En outre, le résultat réel d’un face à face théorique du Su-35S et du F-22 (sur lequel tant de blogueurs aiment spéculer) dépendra beaucoup plus de la tactique et des scénarios d’engagement que des capacités réelles de ces avions. En outre, si les Su-35 et les F-22 devaient même être utilisés agressivement l’un contre l’autre, beaucoup dépendrait de ce qui se passe réellement autour d’eux et où exactement cet engagement aurait lieu. De plus, même pour étudier théoriquement ce problème, nous aurions besoin de comparer non seulement l’avion mais aussi ses armes. Je soutiens que le résultat de tout engagement Su-35S contre F-22 serait impossible à prévoir (à moins que vous ne soyez un patriote agitant des drapeaux, auquel cas vous serez, bien sûr, absolument certain que votre camp gagnera). Si je ne me trompe pas, cela signifie qu’il n’y a aucun argument convaincant pour dire que la Russie a besoin de déployer des Su-57 en grand nombre ou que la combinaison de supériorité aérienne du Su-30SM et du Su-35S est plus que suffisant pour dissuader les Américains.

Aparté : 
C'est un problème récurrent pour les armes et systèmes d'armes russes : être tellement bons qu'il y a peu d'intérêt à produire quelque chose de nouveau. Le meilleur exemple en est la célèbre AK-47 Kalachnikov qui a été modernisée à quelques reprises, comme l'AKM-74, mais qui attend encore d'être remplacée par un fusil d'assaut fondamentalement nouveau et vraiment différent. Il y a beaucoup de bons candidats pour cela, mais à chaque fois on doit se demander si la différence de prix en vaut la peine. L'original Su-27 (introduit en 1985) a été un tel succès qu'il a servi de base à une longue série de variantes extrêmement réussies, y compris celles que nous voyons maintenant en Syrie, le Su-30SM, le Su-35S et même l'incroyable Su-34 (qui n'a encore aucun équivalent dans le monde). Parfois, une arme ou un système d'arme peut même être trop efficace et créer un problème pour les futurs efforts de modernisation.

Quoi qu’il en soit, l’avenir du Su-57 est loin d’être garanti et cela pourrait aussi, en partie, expliquer la décision d’envoyer quelques-uns d’entre eux en Syrie : non seulement pour tester sa suite avionique, mais aussi pour marquer un succès de relations publiques en augmentant sa visibilité et, surtout, le rôle symbolique de l’avion.

Les autorités russes ont admis que le déploiement en Syrie devait coïncider avec la célébration de la journée du « Défenseur de la patrie ». Ce genre de mouvement rompt avec les procédures soviétiques/russes normales et je dois admettre que je suis très mal à l’aise avec cette idée et même si je n’irais pas jusqu’à l’appeler une « farce » (comme dans l’article de National Interest) ça ressemble à une acrobatie de relations publiques pour moi. Et je me demande : si les Russes prennent un tel risque, qu’est-ce qui conduit à un tel sentiment d’urgence ? Je ne crois pas que quiconque en Russie pense sérieusement que les États-Unis seront dissuadés ou même impressionnés par ce déploiement franchement hâtif. Je soupçonne donc que ce développement est lié à l’incertitude de l’avenir du programme d’approvisionnement du Su-57. Heureusement, les risques seront payants et le Su-57 effectuera tous les tests d’avionique dont il a besoin, et obtiendra tous les contrats de financement et d’exportation dont il a besoin.

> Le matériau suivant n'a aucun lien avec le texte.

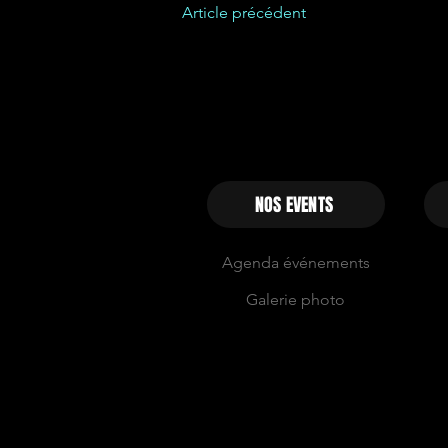
Article précédent
NOS EVENTS
Agenda événements
Galerie photo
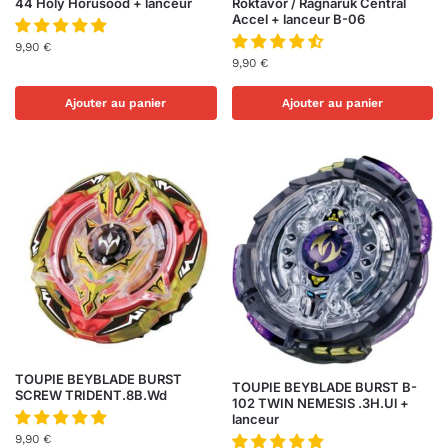
44 Holy Horusood + lanceur
Roktavor / Ragnaruk Central
Accel + lanceur B-06
9,90
€
9,90
€
Ajouter au panier
Ajouter au panier
TOUPIE BEYBLADE BURST
TOUPIE BEYBLADE BURST B-
SCREW TRIDENT.8B.Wd
102 TWIN NEMESIS .3H.Ul +
lanceur
9,90
€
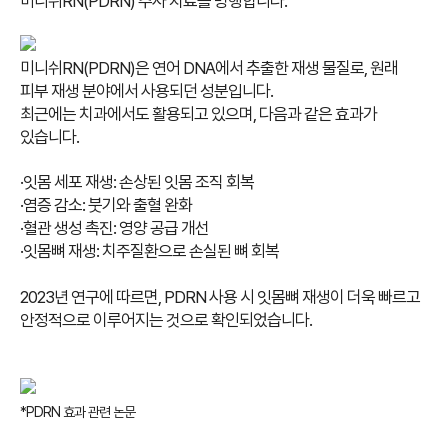
미니쉬RN(PDRN) 주사 치료를 병행합니다.
미니쉬RN(PDRN)은 연어 DNA에서 추출한 재생 물질로, 원래
피부 재생 분야에서 사용되던 성분입니다.
최근에는 치과에서도 활용되고 있으며, 다음과 같은 효과가
있습니다.
·잇몸 세포 재생: 손상된 잇몸 조직 회복
·염증 감소: 붓기와 출혈 완화
·혈관 생성 촉진: 영양 공급 개선
·잇몸뼈 재생: 치주질환으로 손실된 뼈 회복
2023년 연구에 따르면, PDRN 사용 시 잇몸뼈 재생이 더욱 빠르고
안정적으로 이루어지는 것으로 확인되었습니다.
*PDRN 효과 관련 논문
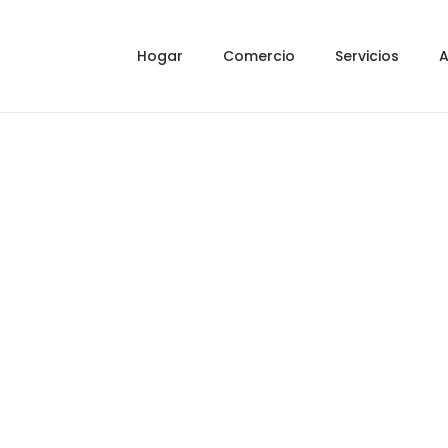
Hogar
Comercio
Servicios
A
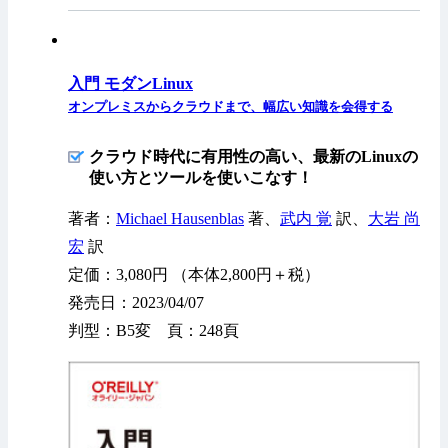
入門 モダンLinux
オンプレミスからクラウドまで、幅広い知識を会得する
クラウド時代に有用性の高い、最新のLinuxの
使い方とツールを使いこなす！
著者：
Michael Hausenblas
著、
武内 覚
訳、
大岩 尚
宏
訳
定価：3,080円 （本体2,800円＋税）
発売日：2023/04/07
判型：B5変 頁：248頁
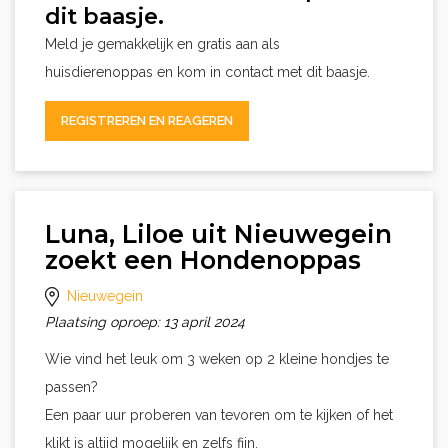
dit baasje.
Meld je gemakkelijk en gratis aan als
huisdierenoppas en kom in contact met dit baasje.
REGISTREREN EN REAGEREN
Luna, Liloe uit Nieuwegein
zoekt een Hondenoppas
Nieuwegein
Plaatsing oproep: 13 april 2024
Wie vind het leuk om 3 weken op 2 kleine hondjes te
passen?
Een paar uur proberen van tevoren om te kijken of het
klikt is altijd mogelijk en zelfs fijn.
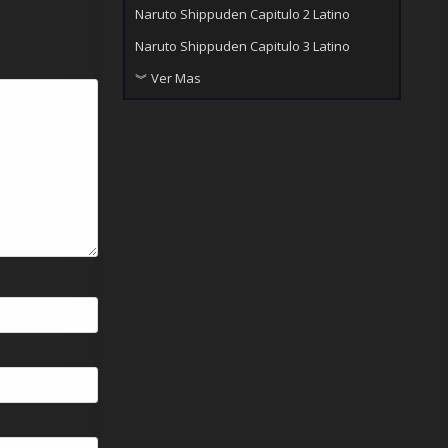
Naruto Shippuden Capitulo 2 Latino
Naruto Shippuden Capitulo 3 Latino
︾ Ver Mas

Addendum : Au moment où j’écrivais ces mots, les Russes ont annoncé (voir ici et ici ) que les images satellites israéliennes étaient fausses, que les Su-57 sont restés seulement deux jours en Syrie et qu’ils ont été rapatriés en Russie. Deux jours ? Franchement, je marche pas. Pour moi ça ressemble à une action de relations publiques qui a maintenant entraîné un retour de flamme, y compris dans les médias sociaux russes, et que la Russie a décidé de ramener ces avions à la maison. Maintenant ça me semble une bonne idée.